The State of Conflict Conference 2021

The Public Mediation Programme (PMP) of the University of Amsterdam, Public Mediation (PM), and WesselinkVanZijst are pleased to invite you to take part in the fourth annual State of Conflict Conference. This year the Conference will take place online on the afternoons of the 28th of May and the 4th of June. The theme is embracing creative disruption. During the Conference two sessions will take place simultaneously. Both afternoons start with a welcome and introduction and end with a plenary session, in which we report back on the sessions. The event will be in English this year to accommodate international participants.

In order to organise the conference and sessions efficiently, we kindly ask you to let us know which sessions you would like to attend. Please find a description of the sessions below. Each session has a limited number of places. Registration is possible at the bottom of this page.

The sessions

Part I: Friday 28th of May 2021, 14.00 – 17.00 

1. Learning from Restorative Practice

Conventional ways of organising citizen participation have been stretched not only by the Covid pandemic, but also by the demands posed by policy issues like the energy transition. As the strains on the system from these disruptions, frustrations, and disappointments accumulate, we are confronted with a lack of trust and legitimacy that cooperation and public action requires.

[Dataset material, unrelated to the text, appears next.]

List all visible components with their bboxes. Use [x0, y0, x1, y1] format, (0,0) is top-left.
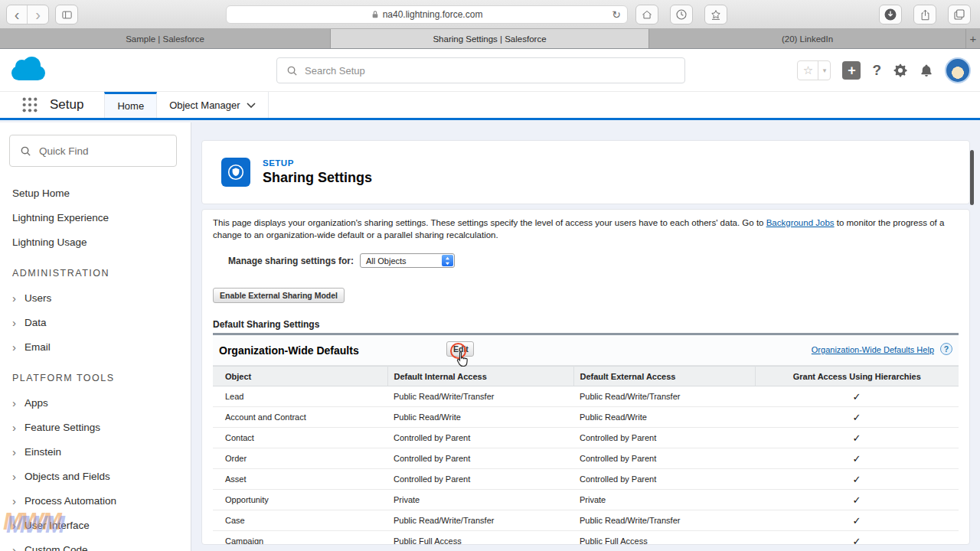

In two sessions we explore what insights and inspiration the working form of restorative justice offers and how these might push us to find new meaning and new possibilities in the interaction between citizens, stakeholders, and government. In the first session on 28 May, we will make sense together of what restoration means in practice and what it would mean as a practical goal. 

2. Zoöperation 

In light of developments as climate change and the encroachment of our cities on green areas and nature, conflicts between humans and non-human forms of life are increasingly brought to the foreground. Decisions by governments and organisations directly affect the well-being and interests of non-human life. The Zoöp, short for Zoöperation, is a new organisational model for branches of government and organisations (profit and non-profit). It disrupts our normal repertoire by including a (human) representation of the interests of non-human life in its board. A Zoöp integrates these interests in decision-making and empowers to contribute to ecological regeneration. In this session with Klaas Kuitenbrouwer (Het Nieuwe Instituut) we will explore how this affects narratives, agendas and processes around spatial planning. How can we work towards redefining unproductive frameworks and dichotomies, such as agriculture versus nature?

Part II: Friday 4th of June 2021, 14.00 to 17.00 

3. Designing for Restorative Practice 

Please note: this session builds on the session ‘Learning from Restorative Practice’ on the 28th of May. 

Conventional ways of organising citizen participation have been stretched not only by the Covid pandemic, but also by the demands posed by policy issues like the energy transition. As the strains on the system from these disruptions, frustrations, and disappointments accumulate, we are confronted with a lack of trust and legitimacy that cooperation and public action requires. 

In two sessions we explore what insights and inspiration the working form of restorative justice offers and how these might push us to find new meaning and new possibilities in the interaction between citizens, stakeholders, and government. In the second session on 4 June, we will explore what it might mean to design for restoration at a practical level. What is it that we would seek to restore and how might we go about doing this?

4. Control-Alt-Delete: Resetting the Agenda for Change

The disruption of routines at work and in daily life over the past fourteen months has prompted many of us to reflect on these routines, on what we miss, what we value, and what changes we may wish to carry forward from this experience. In this session we will explore how reflection on these questions can inform the agenda for change that we embrace as we move forward. What can we learn about the insights that have been promoted by reflection on this experience? What priorities will we, should we, carry forward? What are the views of individuals who are working for change in the Netherlands and globally? Is it possible to draw on our experiences together to frame some key elements of an agenda for change that we can carry forward?